A three-man panel spoke on cyberbullying during UVic’s 2014 IdeaFest. The first speaker, Kevin Runions, attempted to define cyberbullying. The second man, Brett Holfield, tried to articulate the best methods of response and who is able to help. Constable Scott Rothermel, the RCMP Liaison Officer for the Sooke District School Board and the third speaker, provided examples of cyberbullying’s occurrence and the methods in place to eradicate it.
To define cyberbullying, the child of aggression, aggression must first be defined. According to the panel, aggression is “any behaviour meant to harm immediately.” Aggression is anything from demeaning verbal abuse to physical damage to a person or person’s property, like a punch in the face or keying a car. The reasons for why people are aggressive are divided into three categories: sadism, revenge, and intimidation for immediate personal gain. Bullying is the repetitiously targeted exposure to aggression from one individual to another whilst in the purview of unequal distribution of power: for example, teachers to students, jocks to nerds, popular kids to unpopular kids, or nuclear countries to non-nuclear countries. However, the panel said some things, though aggressive, are not bullying: for example, play fighting, single arguments, one-time attacks, or good old fashioned teasing. Cyberbullying is an amalgamation of aggression and bullying that occurs through digital devices. Thus, the difficulty in differentiating between cyberbullying from a person being mean or a stupid mistake, is increased. To further complicate the matter, the redistribution of cyberbullying through digital devices and Internet “diffuses responsibility across a group and makes it [even more] difficult to say who [precisely] is responsible.”
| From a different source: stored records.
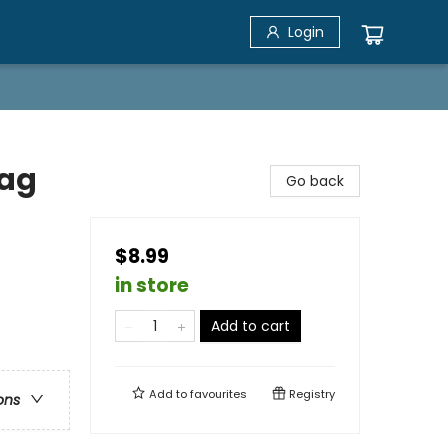
Login
Bag
Go back
$8.99
in store
Add to cart
Add to
favourites
Registry
ons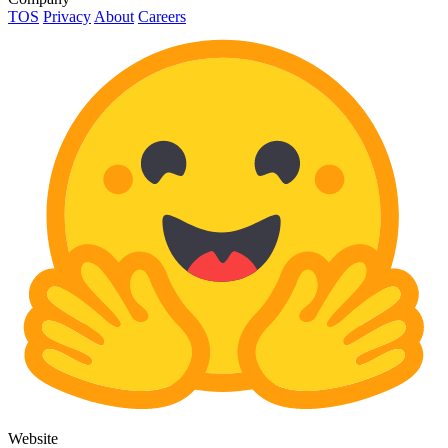
TOS
Privacy
About
Careers
Website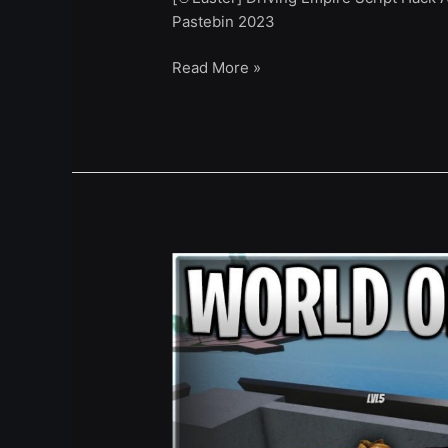
Pastebin 2023
Read More »
[King
Crimson]
World
OF
Stands
Script
Hack
Auto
According to Holfield, who conducted a study on “Youth Responses to Cyberbullying,” 15–20 per cent of teens have been cyberbullying victims, leading to increased emotional and psychological distress that is detrimental to their academic performance. Most often, the reasons why cyberbullying is not reported by the victims include that the victims think their parents will revoke privileges, their friends will belittle them, and teachers will punish them. Furthermore, Holfield discovered that the majority of those victims attempted to “do nothing/ignore” the bullying. He also discovered that 60 per cent of friends and 45 per cent of adults who were told of incidences of cyberbullying reacted decisively to counteract it. His study concluded that the most effective method to null bullying was to actively oppose it by showing the bullying had little detrimental effect.
Rothermal equated digital devices to a car given to “L” drivers, stating, “They are adult tools given to children.” A car is neutral, a digital device is neutral, but when it’s misused, the effects can be devastating to person, property, or reputation. Many instances of cyberbullying result in actual criminal charges, something that can haunt a teenager for life. These charges include: intimidation, extortion, identity fraud, criminal harassment, and uttering threats. He says that the “disconnect from seeing the victim’s reactions” allows exaggerated bullying to play out on the Internet. Once a cyberbully has to confront their victim face to face they, almost always, he says, regret what they have said and seek forgiveness.